WILDESHAUSEN - 49 französische Schüler aus Loué halten sich derzeit zusammen mit ihren Lehrern in der Nachbargemeinde Harpstedt auf. Der Besuch hat sie jedoch nicht gehindert, sich über die Präsidentenwahl in ihrer Heimat zu informieren. Die meisten haben noch am Sonntagabend mit ihren Eltern telefoniert oder im Internet nachgeschaut. Auch aus der Nordwest-Zeitung haben sie vom Sieg des Sozialisten François Hollande erfahren.
Der 13-jährigen Morgane ist es egal, wer Präsident ist: „Hauptsache, er regiert das Land gut.“ Die Jugendlichen seien in einem Alter, in dem man eine eigene Meinung habe, meint die Schülerin; wählen dürften sie allerdings nicht. Andere sind unzufrieden, sie hätten lieber Sarkozy als Sieger gesehen. „Ich finde er ist ehrlicher. Hollande kann man nichts glauben“, meint Joachim. Der 13-Jährige findet, dass sich Sarkozy mehr für die Belange der „kleinen Leute“ interessiere. Reden könne der bisherige Präsident auch besser als sein Nachfolger Hollande. Außerdem hätten sie Angst, der neue Präsident wolle ihnen zwei Wochen Schulferien streichen.

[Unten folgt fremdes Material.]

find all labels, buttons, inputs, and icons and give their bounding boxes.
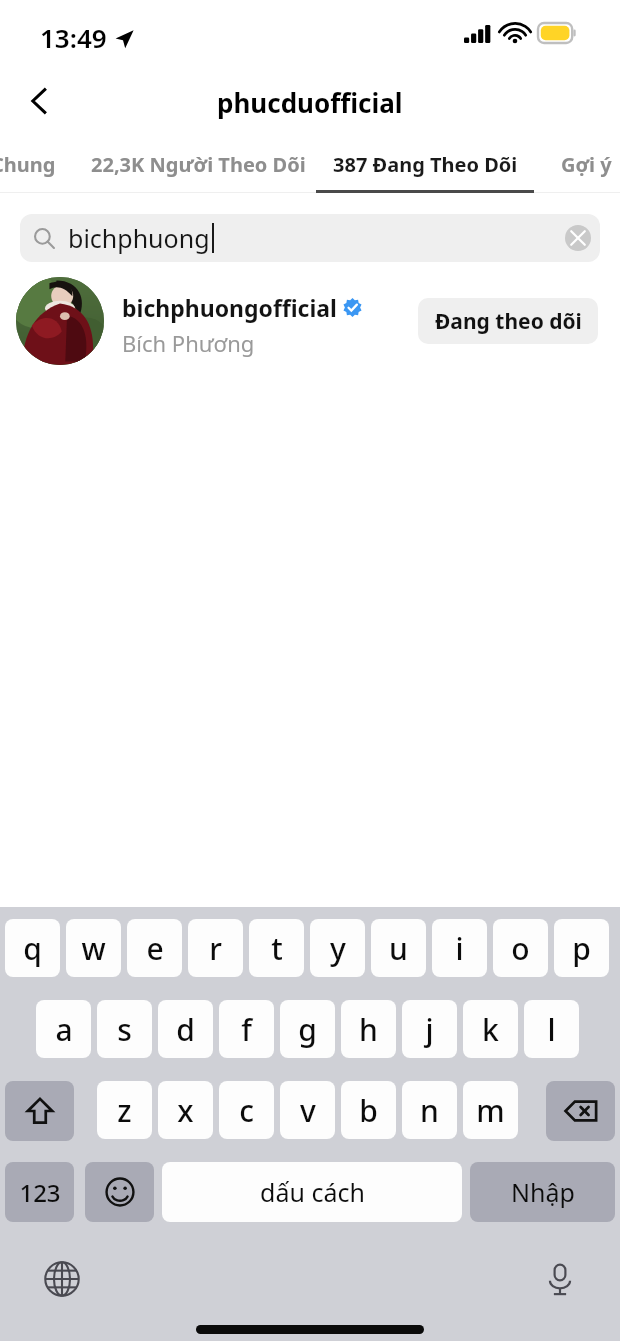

Lehrerin Sylvie Térouanne, die seit 42 Jahren am Austauschprogramm zwischen Harpstedt und Loué beteiligt ist, durfte im Gegensatz zu ihren Schülern mit entscheiden. Beim ersten Wahlgang habe sie noch selbst gewählt, bei der Stichwahl musste sie eine Vollmacht ausstellen. Briefwahl ist in Frankreich nicht möglich. „Ich hoffe, dass sich jetzt etwas im Bildungssystem ändert“, erzählt sie. Zwar habe Hollande sie nicht überzeugt, doch Sarkozy hätte sie als Präsidenten nicht noch einmal haben wollen. Die Hochrechnungen habe sie in den deutschen Fernsehnachrichten gesehen.
Auch ihre Kollegin Evelyne Dubois ist weitgehend zufrieden mit dem Ausgang der Stichwahl. Ihre Stimme habe ihr Sohn für sie abgegeben. An große Veränderungen glaube sie zwar nicht, sie hoffe aber auf etwas mehr Freiheit.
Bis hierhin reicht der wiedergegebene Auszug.